**INPUT FOR THIS TASK:**
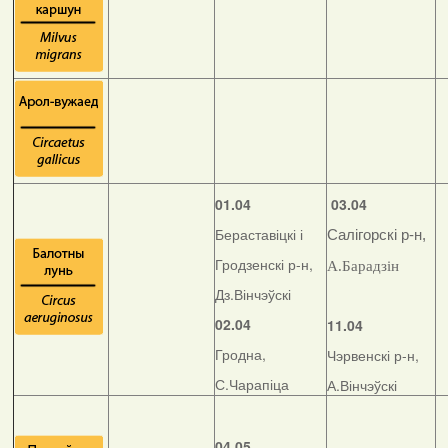
01.04
03.04
Бераставіцкі і
Салігорскі р-н,
Гродзенскі р-н,
А.Барадзін
Дз.Вінчэўскі
02.04
11.04
Гродна,
Чэрвенскі р-н,
С.Чарапіца
А.Вінчэўскі
04.05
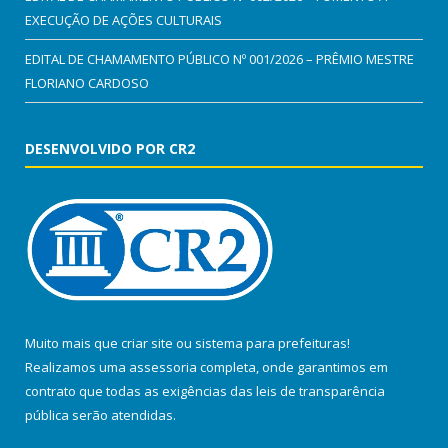
EXECUÇÃO DE AÇÕES CULTURAIS
EDITAL DE CHAMAMENTO PÚBLICO Nº 001/2026 – PRÊMIO MESTRE
FLORIANO CARDOSO
DESENVOLVIDO POR CR2
Muito mais que
criar site
ou
sistema para prefeituras
!
Realizamos uma
assessoria
completa, onde garantimos em
contrato que todas as exigências das
leis de transparência
pública
serão atendidas.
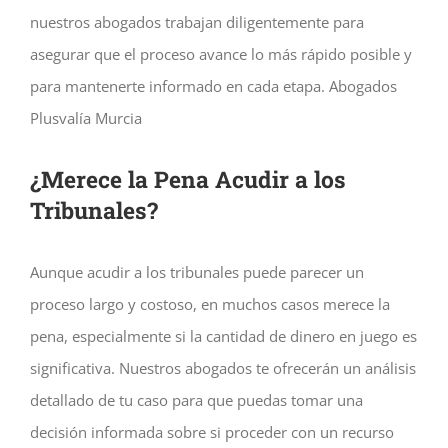
nuestros abogados trabajan diligentemente para
asegurar que el proceso avance lo más rápido posible y
para mantenerte informado en cada etapa. Abogados
Plusvalía Murcia
¿Merece la Pena Acudir a los
Tribunales?
Aunque acudir a los tribunales puede parecer un
proceso largo y costoso, en muchos casos merece la
pena, especialmente si la cantidad de dinero en juego es
significativa. Nuestros abogados te ofrecerán un análisis
detallado de tu caso para que puedas tomar una
decisión informada sobre si proceder con un recurso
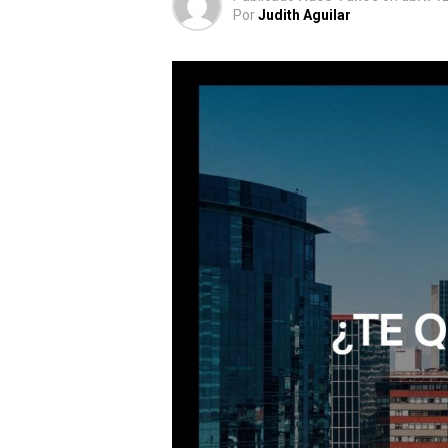
Por
Judith Aguilar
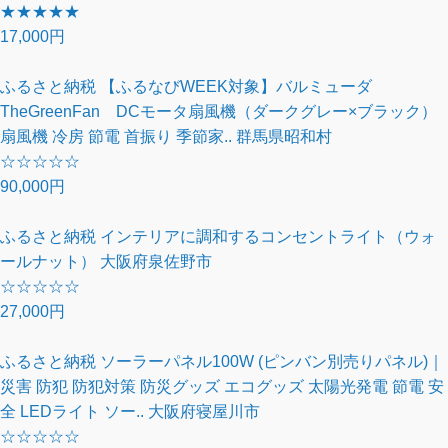
★
★
★
★
★
17,000円
ふるさと納税 【ふるなびWEEK対象】バルミューダ
TheGreenFan DCモータ扇風機（ダークグレー×ブラック）
扇風機 冷房 節電 首振り 季節家.. 群馬県昭和村
☆
☆
☆
☆
☆
90,000円
ふるさと納税 インテリアに調和するコンセントライト（ウォ
ールナット） 大阪府泉佐野市
☆
☆
☆
☆
☆
27,000円
ふるさと納税 ソーラーパネル100W (ピンバン別売りパネル)｜
災害 防犯 防犯対策 防災グッズ エコグッズ 太陽光発電 節電 安
全 LEDライト ソー.. 大阪府寝屋川市
☆
☆
☆
☆
☆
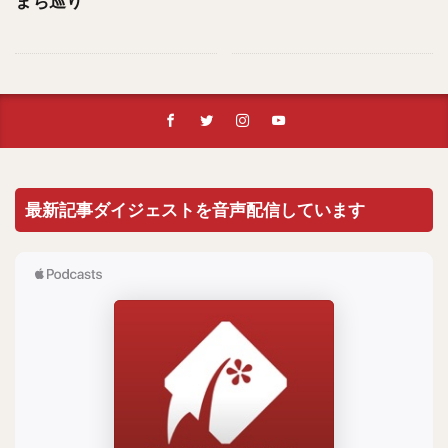
まち巡り
最新記事ダイジェストを音声配信しています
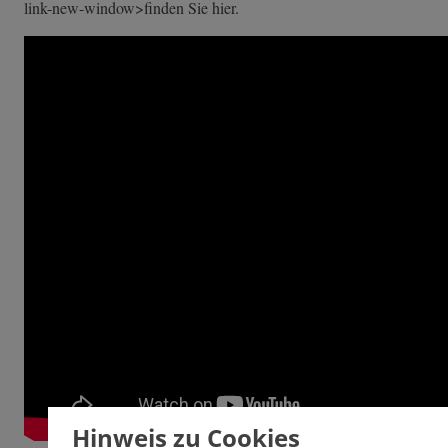
link-n­ew-window>finde­n Sie hier.
Hinweis zu Cookies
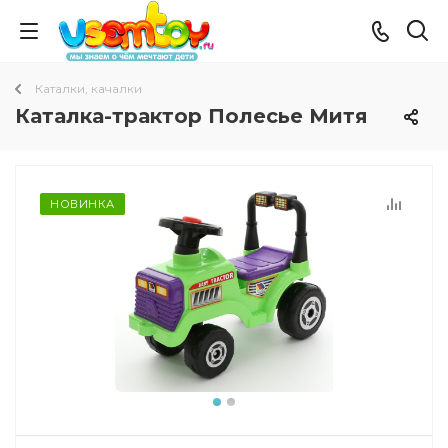
Каталки, качалки
Каталка-трактор Полесье Митя
НОВИНКА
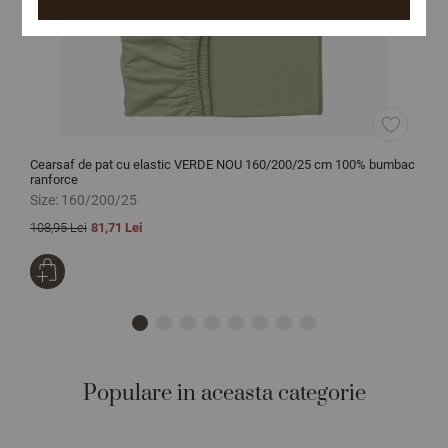
Cearsaf de pat cu elastic VERDE NOU 160/200/25 cm 100% bumbac
C
ranforce
r
Size:
160/200/25
S
108,95 Lei
81,71 Lei
1
Populare in aceasta categorie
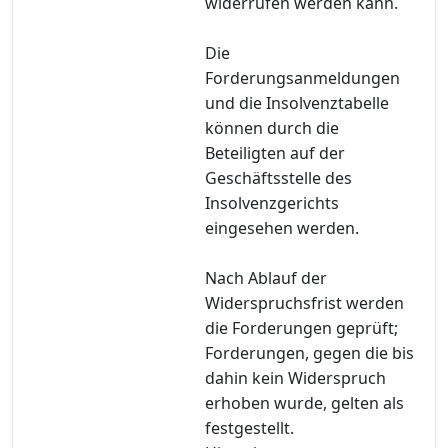
widerrufen werden kann.
Die
Forderungsanmeldungen
und die Insolvenztabelle
können durch die
Beteiligten auf der
Geschäftsstelle des
Insolvenzgerichts
eingesehen werden.
Nach Ablauf der
Widerspruchsfrist werden
die Forderungen geprüft;
Forderungen, gegen die bis
dahin kein Widerspruch
erhoben wurde, gelten als
festgestellt.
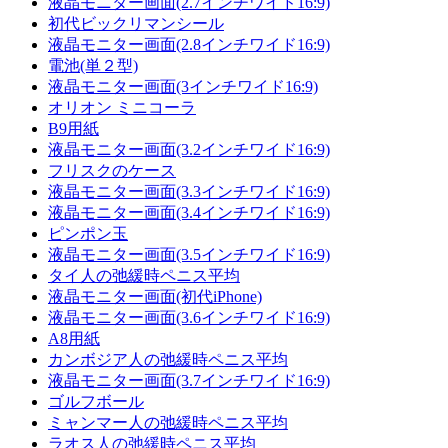
液晶モニター画面(2.7インチワイド16:9)
初代ビックリマンシール
液晶モニター画面(2.8インチワイド16:9)
電池(単２型)
液晶モニター画面(3インチワイド16:9)
オリオン ミニコーラ
B9用紙
液晶モニター画面(3.2インチワイド16:9)
フリスクのケース
液晶モニター画面(3.3インチワイド16:9)
液晶モニター画面(3.4インチワイド16:9)
ピンポン玉
液晶モニター画面(3.5インチワイド16:9)
タイ人の弛緩時ペニス平均
液晶モニター画面(初代iPhone)
液晶モニター画面(3.6インチワイド16:9)
A8用紙
カンボジア人の弛緩時ペニス平均
液晶モニター画面(3.7インチワイド16:9)
ゴルフボール
ミャンマー人の弛緩時ペニス平均
ラオス人の弛緩時ペニス平均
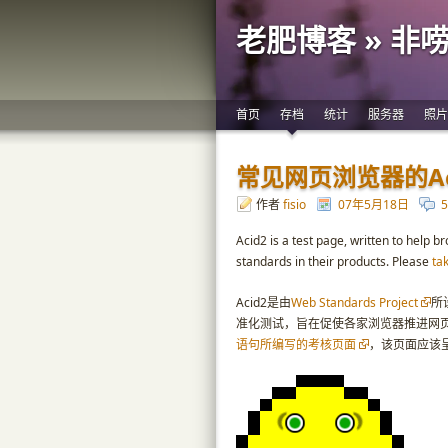
老肥博客 » 非
首页
存档
统计
服务器
照片
常见网页浏览器的Ac
作者
fisio
07年5月18日
Acid2 is a test page, written to help
standards in their products. Please
ta
Acid2是由
Web Standards Project
所
准化测试，旨在促使各家浏览器推进网
语句所编写的考核页面
，该页面应该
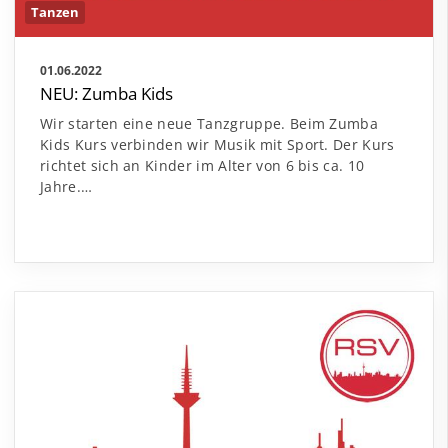
Tanzen
01.06.2022
NEU: Zumba Kids
Wir starten eine neue Tanzgruppe. Beim Zumba
Kids Kurs verbinden wir Musik mit Sport. Der Kurs
richtet sich an Kinder im Alter von 6 bis ca. 10
Jahre.…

**AIM OF THE TASK:**
Pictures stay out; repeat all the rest of the records exactly.

**EXERCISE RESPONSE:**
01.04
03.04
Бераставіцкі і
Салігорскі р-н,
Гродзенскі р-н,
А.Барадзін
Дз.Вінчэўскі
02.04
11.04
Гродна,
Чэрвенскі р-н,
С.Чарапіца
А.Вінчэўскі
04.05
EXECUÇÃO DE AÇÕES CULTURAIS
EDITAL DE CHAMAMENTO PÚBLICO Nº 001/2026 – PRÊMIO MESTRE
FLORIANO CARDOSO
DESENVOLVIDO POR CR2
Muito mais que
criar site
ou
sistema para prefeituras
!
Realizamos uma
assessoria
completa, onde garantimos em
contrato que todas as exigências das
leis de transparência
pública
serão atendidas.
nuestros abogados trabajan diligentemente para
asegurar que el proceso avance lo más rápido posible y
para mantenerte informado en cada etapa. Abogados
Plusvalía Murcia
¿Merece la Pena Acudir a los
Tribunales?
Aunque acudir a los tribunales puede parecer un
proceso largo y costoso, en muchos casos merece la
pena, especialmente si la cantidad de dinero en juego es
significativa. Nuestros abogados te ofrecerán un análisis
detallado de tu caso para que puedas tomar una
decisión informada sobre si proceder con un recurso
Por
Judith Aguilar
★
★
★
★
★
17,000円
ふるさと納税 【ふるなびWEEK対象】バルミューダ
TheGreenFan DCモータ扇風機（ダークグレー×ブラック）
扇風機 冷房 節電 首振り 季節家.. 群馬県昭和村
☆
☆
☆
☆
☆
90,000円
ふるさと納税 インテリアに調和するコンセントライト（ウォ
ールナット） 大阪府泉佐野市
☆
☆
☆
☆
☆
27,000円
ふるさと納税 ソーラーパネル100W (ピンバン別売りパネル)｜
災害 防犯 防犯対策 防災グッズ エコグッズ 太陽光発電 節電 安
全 LEDライト ソー.. 大阪府寝屋川市
☆
☆
☆
☆
☆
まち巡り
最新記事ダイジェストを音声配信しています
link-n­ew-window>finde­n Sie hier.
Hinweis zu Cookies
Каталки, качалки
Каталка-трактор Полесье Митя
НОВИНКА
Cearsaf de pat cu elastic VERDE NOU 160/200/25 cm 100% bumbac
C
ranforce
r
Size:
160/200/25
S
108,95 Lei
81,71 Lei
1
Populare in aceasta categorie
widerrufen werden kann.
Die
Forderungsanmeldungen
und die Insolvenztabelle
können durch die
Beteiligten auf der
Geschäftsstelle des
Insolvenzgerichts
eingesehen werden.
Nach Ablauf der
Widerspruchsfrist werden
die Forderungen geprüft;
Forderungen, gegen die bis
dahin kein Widerspruch
erhoben wurde, gelten als
festgestellt.
液晶モニター画面(2.7インチワイド16:9)
初代ビックリマンシール
液晶モニター画面(2.8インチワイド16:9)
電池(単２型)
液晶モニター画面(3インチワイド16:9)
オリオン ミニコーラ
B9用紙
液晶モニター画面(3.2インチワイド16:9)
フリスクのケース
液晶モニター画面(3.3インチワイド16:9)
液晶モニター画面(3.4インチワイド16:9)
ピンポン玉
液晶モニター画面(3.5インチワイド16:9)
タイ人の弛緩時ペニス平均
液晶モニター画面(初代iPhone)
液晶モニター画面(3.6インチワイド16:9)
A8用紙
カンボジア人の弛緩時ペニス平均
液晶モニター画面(3.7インチワイド16:9)
ゴルフボール
ミャンマー人の弛緩時ペニス平均
ラオス人の弛緩時ペニス平均
老肥博客 » 非
首页
存档
统计
服务器
照片
常见网页浏览器的Ac
作者
fisio
07年5月18日
Acid2 is a test page, written to help
standards in their products. Please
ta
Acid2是由
Web Standards Project
所
准化测试，旨在促使各家浏览器推进网
语句所编写的考核页面
，该页面应该
Tanzen
01.06.2022
NEU: Zumba Kids
Wir starten eine neue Tanzgruppe. Beim Zumba
Kids Kurs verbinden wir Musik mit Sport. Der Kurs
richtet sich an Kinder im Alter von 6 bis ca. 10
Jahre.…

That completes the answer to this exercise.